SOURCE MATERIAL Block Start
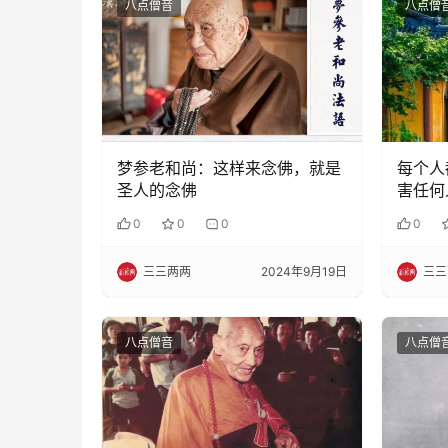
八点僧音
八点僧
梦参老和尚：这样来念佛，就是
每个人
圣人的念佛
害任何
0
0
0
0
三三两两
2024年9月19日
三三
八点僧音
八点僧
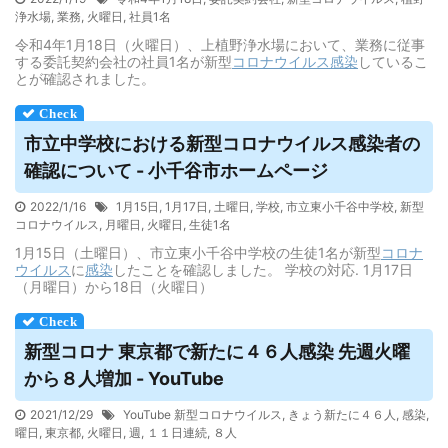
浄水場
,
業務
,
火曜日
,
社員1名
令和4年1月18日（火曜日）、上植野浄水場において、業務に従事
する委託契約会社の社員1名が新型
コロナウイルス
感染
しているこ
とが確認されました。
市立中学校における新型コロナ
ウイルス
感染者の
確認について - 小千谷市ホームページ
2022/1/16
1月15日
,
1月17日
,
土曜日
,
学校
,
市立東小千谷中学校
,
新型
コロナウイルス
,
月曜日
,
火曜日
,
生徒1名
1月15日（土曜日）、市立東小千谷中学校の生徒1名が新型
コロナ
ウイルス
に
感染
したことを確認しました。 学校の対応. 1月17日
（月曜日）から18日（火曜日）
新型コロナ 東京都で新たに４６人感染 先週火曜
から８人増加 - YouTube
2021/12/29
YouTube 新型コロナウイルス
,
きょう新たに４６人
,
感染
,
曜日
,
東京都
,
火曜日
,
週
,
１１日連続
,
８人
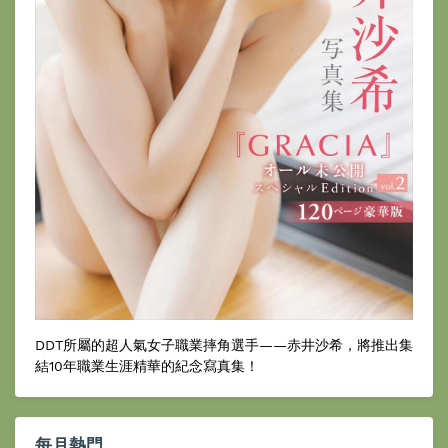
DDT所屬的超人氣女子職業摔角選手——赤井沙希，將推出集
結10年職業生涯精華的紀念寫真集！
每月熱門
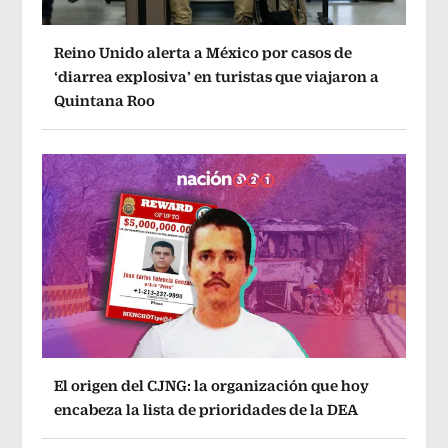
Reino Unido alerta a México por casos de
‘diarrea explosiva’ en turistas que viajaron a
Quintana Roo
El origen del CJNG: la organización que hoy
encabeza la lista de prioridades de la DEA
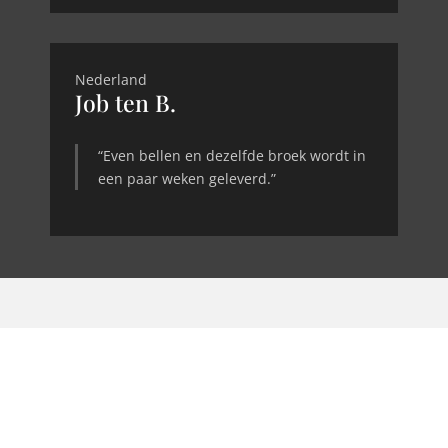
Nederland
Job ten B.
“Even bellen en dezelfde broek wordt in
een paar weken geleverd.”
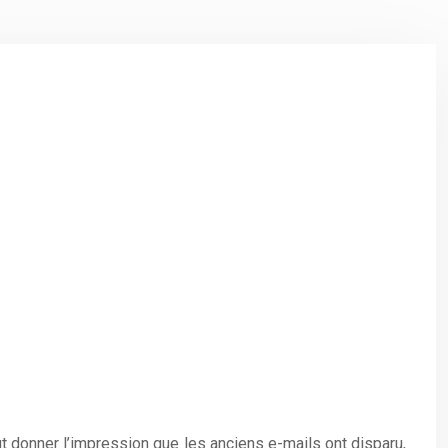
 donner l’impression que les anciens e-mails ont disparu,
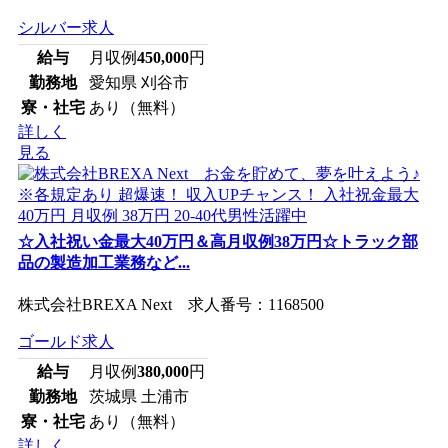
シルバー求人
給与
月収例
450,000
円
勤務地
愛知県 刈谷市
寮・社宅
あり（無料）
詳しく
見る
☆入社祝い金最大40万円＆高月収例38万円☆トラック部
品の製造加工業務など...
株式会社BREXA Next 求人番号：1168500
ゴールド求人
給与
月収例
380,000
円
勤務地
茨城県 土浦市
寮・社宅
あり（無料）
詳しく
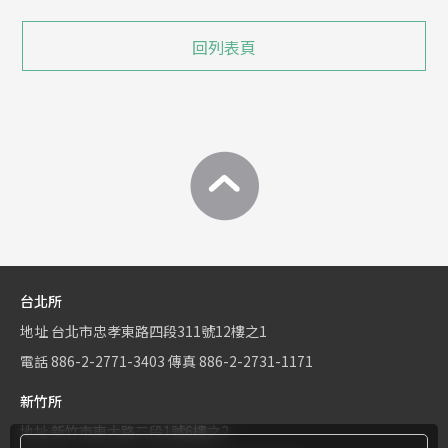
回列表頁
台北所
地址
台北市忠孝東路四段311號12樓之1
電話
886-2-2771-3403
傳真
886-2-2731-1171
新竹所
地址
新竹市東大路二段1號6樓之2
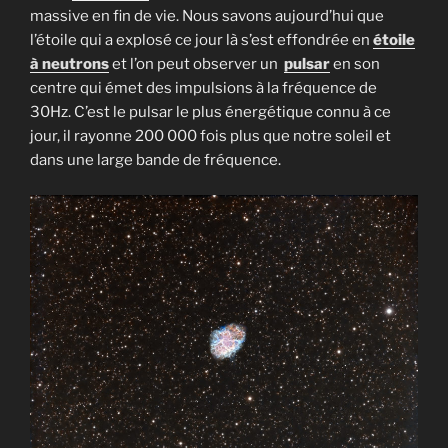
massive en fin de vie. Nous savons aujourd’hui que
l’étoile qui a explosé ce jour là s’est effondrée en
étoile
à neutrons
et l’on peut observer un
pulsar
en son
centre qui émet des impulsions à la fréquence de
30Hz. C’est le pulsar le plus énergétique connu à ce
jour, il rayonne 200 000 fois plus que notre soleil et
dans une large bande de fréquence.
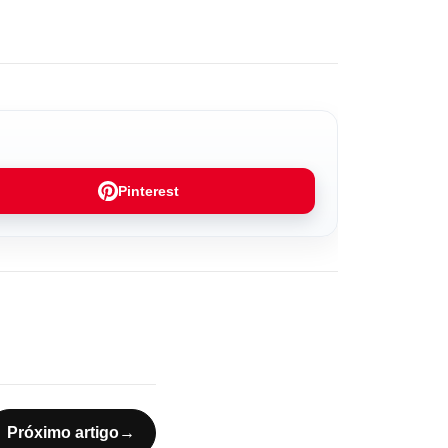
Pinterest
Próximo artigo
→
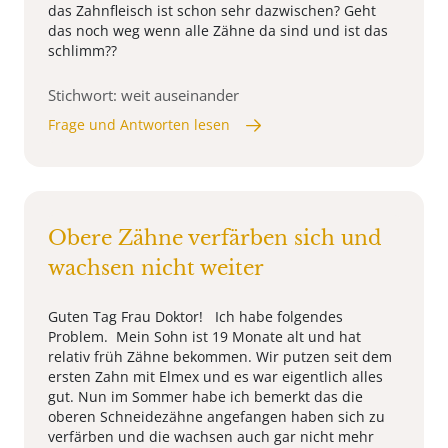
das Zahnfleisch ist schon sehr dazwischen? Geht
das noch weg wenn alle Zähne da sind und ist das
schlimm??
Stichwort: weit auseinander
Frage und Antworten lesen
Obere Zähne verfärben sich und
wachsen nicht weiter
Guten Tag Frau Doktor! Ich habe folgendes
Problem. Mein Sohn ist 19 Monate alt und hat
relativ früh Zähne bekommen. Wir putzen seit dem
ersten Zahn mit Elmex und es war eigentlich alles
gut. Nun im Sommer habe ich bemerkt das die
oberen Schneidezähne angefangen haben sich zu
verfärben und die wachsen auch gar nicht mehr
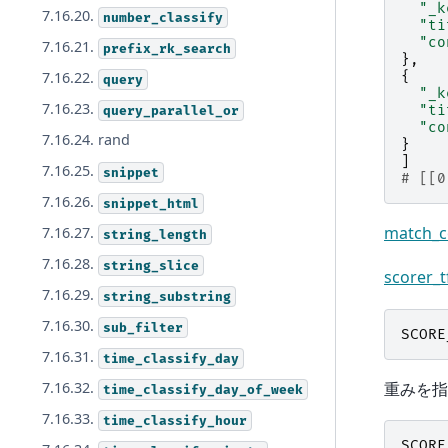
"_k
7.16.20.
number_classify
"ti
"co
7.16.21.
prefix_rk_search
},
{
7.16.22.
query
"_k
7.16.23.
"ti
query_parallel_or
"co
7.16.24. rand
}
]
7.16.25.
snippet
# [[0
7.16.26.
snippet_html
match_
7.16.27.
string_length
7.16.28.
string_slice
scorer_t
7.16.29.
string_substring
7.16.30.
sub_filter
SCORE
7.16.31.
time_classify_day
重みを指
7.16.32.
time_classify_day_of_week
7.16.33.
time_classify_hour
SCORE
SOURCE MATERIAL Block End
» REQUIREMENT: Without including any picture, print every record exactly as written above.

» OUTPUT BELOW:
八点僧音
八点僧
梦参老和尚：这样来念佛，就是
每个人
圣人的念佛
害任何
0
0
0
0
三三两两
2024年9月19日
三三
八点僧音
八点僧
浄水場
,
業務
,
火曜日
,
社員1名
令和4年1月18日（火曜日）、上植野浄水場において、業務に従事
する委託契約会社の社員1名が新型
コロナウイルス
感染
しているこ
とが確認されました。
市立中学校における新型コロナ
ウイルス
感染者の
確認について - 小千谷市ホームページ
2022/1/16
1月15日
,
1月17日
,
土曜日
,
学校
,
市立東小千谷中学校
,
新型
コロナウイルス
,
月曜日
,
火曜日
,
生徒1名
1月15日（土曜日）、市立東小千谷中学校の生徒1名が新型
コロナ
ウイルス
に
感染
したことを確認しました。 学校の対応. 1月17日
（月曜日）から18日（火曜日）
新型コロナ 東京都で新たに４６人感染 先週火曜
から８人増加 - YouTube
2021/12/29
YouTube 新型コロナウイルス
,
きょう新たに４６人
,
感染
,
曜日
,
東京都
,
火曜日
,
週
,
１１日連続
,
８人
DDT所屬的超人氣女子職業摔角選手——赤井沙希，將推出集
結10年職業生涯精華的紀念寫真集！
每月熱門
Reino Unido alerta a México por casos de
‘diarrea explosiva’ en turistas que viajaron a
Quintana Roo
El origen del CJNG: la organización que hoy
encabeza la lista de prioridades de la DEA
Nederland
Job ten B.
“Even bellen en dezelfde broek wordt in
een paar weken geleverd.”
 donner l’impression que les anciens e-mails ont disparu,
シルバー求人
給与
月収例
450,000
円
勤務地
愛知県 刈谷市
寮・社宅
あり（無料）
詳しく
見る
☆入社祝い金最大40万円＆高月収例38万円☆トラック部
品の製造加工業務など...
株式会社BREXA Next 求人番号：1168500
ゴールド求人
給与
月収例
380,000
円
勤務地
茨城県 土浦市
寮・社宅
あり（無料）
詳しく
回列表頁
台北所
地址
台北市忠孝東路四段311號12樓之1
電話
886-2-2771-3403
傳真
886-2-2731-1171
新竹所
地址
新竹市東大路二段1號6樓之2
massive en fin de vie. Nous savons aujourd’hui que
l’étoile qui a explosé ce jour là s’est effondrée en
étoile
à neutrons
et l’on peut observer un
pulsar
en son
centre qui émet des impulsions à la fréquence de
30Hz. C’est le pulsar le plus énergétique connu à ce
jour, il rayonne 200 000 fois plus que notre soleil et
dans une large bande de fréquence.
Pinterest
Próximo artigo
→
das Zahnfleisch ist schon sehr dazwischen? Geht
das noch weg wenn alle Zähne da sind und ist das
schlimm??
Stichwort: weit auseinander
Frage und Antworten lesen
Obere Zähne verfärben sich und
wachsen nicht weiter
Guten Tag Frau Doktor! Ich habe folgendes
Problem. Mein Sohn ist 19 Monate alt und hat
relativ früh Zähne bekommen. Wir putzen seit dem
ersten Zahn mit Elmex und es war eigentlich alles
gut. Nun im Sommer habe ich bemerkt das die
oberen Schneidezähne angefangen haben sich zu
verfärben und die wachsen auch gar nicht mehr
"_k
7.16.20.
number_classify
"ti
"co
7.16.21.
prefix_rk_search
},
{
7.16.22.
query
"_k
7.16.23.
"ti
query_parallel_or
"co
7.16.24. rand
}
]
7.16.25.
snippet
# [[0
7.16.26.
snippet_html
match_
7.16.27.
string_length
7.16.28.
string_slice
scorer_t
7.16.29.
string_substring
7.16.30.
sub_filter
SCORE
7.16.31.
time_classify_day
重みを指
7.16.32.
time_classify_day_of_week
7.16.33.
time_classify_hour
SCORE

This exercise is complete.